3. Injecting instrumentation into an uninstrumented third party library is hard and complex. It takes more time and many
won’t know how to do this.
4. Usually, we don’t have code line numbers in the distributed tracing. Particularly when lambdas are in use, it can be
difficult to identify the line of code associated with a span. Regardless of the above choices, to dive deeper
requires collaboration with your Ops or SRE team, and a shared deep level of knowledge in distributed tracing.
Regardless of the above choices, to dive deeper requires collaboration with your Ops or SRE team, and a shared deep
level of knowledge in distributed tracing.
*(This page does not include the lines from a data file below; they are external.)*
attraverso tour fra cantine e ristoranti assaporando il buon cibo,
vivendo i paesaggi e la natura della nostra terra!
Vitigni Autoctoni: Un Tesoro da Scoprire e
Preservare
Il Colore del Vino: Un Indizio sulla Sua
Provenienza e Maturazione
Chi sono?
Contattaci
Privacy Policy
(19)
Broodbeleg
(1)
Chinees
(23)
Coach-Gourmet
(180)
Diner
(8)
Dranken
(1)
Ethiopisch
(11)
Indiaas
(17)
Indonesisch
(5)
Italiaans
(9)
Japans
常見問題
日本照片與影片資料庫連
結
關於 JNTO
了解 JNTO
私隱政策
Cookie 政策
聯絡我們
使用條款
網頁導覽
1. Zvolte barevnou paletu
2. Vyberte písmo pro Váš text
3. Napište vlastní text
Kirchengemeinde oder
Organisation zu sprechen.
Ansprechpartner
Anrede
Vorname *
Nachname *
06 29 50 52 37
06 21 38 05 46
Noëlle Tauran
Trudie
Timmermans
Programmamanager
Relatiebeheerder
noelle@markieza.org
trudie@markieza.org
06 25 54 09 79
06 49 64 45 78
### Profiling in Production
#### Introduction
To reuse distributed tracing to achieve method scope precision requires an understanding of the above limitations and a
different approach. We called it PROFILE.
Most high-level languages build and run on a thread concept. The profile approach takes continuous thread dumps. We
merge the thread dumps to estimate the execution time of every method shown in the thread dumps. The key for distributed
tracing is the tracing context, identifiers active (or current) for the profiled method. Using this trace context, we
can weave data harvested from profiling into existing traces. This allows the system to automate otherwise ad-hoc
instrumentation. Let’s dig deeper into how profiling works:
We consider a method invocation with the same stack depth and signature (method, line number etc), the same operation.
We derive span timestamps from the thread dumps the same operation is in. Let’s put this visually:
![span timespaces](https://skywalking.apache.org/blog/2020-04-13-apache-skywalking-profiling/skywalking-blindspot-1.png)
Above, represents 10 successive thread dumps. If this method is in dumps 4-8, we assume it started before dump 4 and
finished after dump 8. We can’t tell exactly when the method started and stopped. but the timestamps of thread dumps are
close enough.
To reduce overhead caused by thread dumps, we only profile methods enclosed by a specific entry point, such as a URI or
MVC Controller method. We identify these entry points through the trace context and the APM system.
The profile does thread dump analysis and gives us:
1. The root cause, precise to the line number in the code.
2. Reduced maintenance as ad-hoc instrumentation is obviated.
3. Reduced overload risk caused by ad-hoc instrumentation.
4. Dynamic activation: only when necessary and with a very clear profile target.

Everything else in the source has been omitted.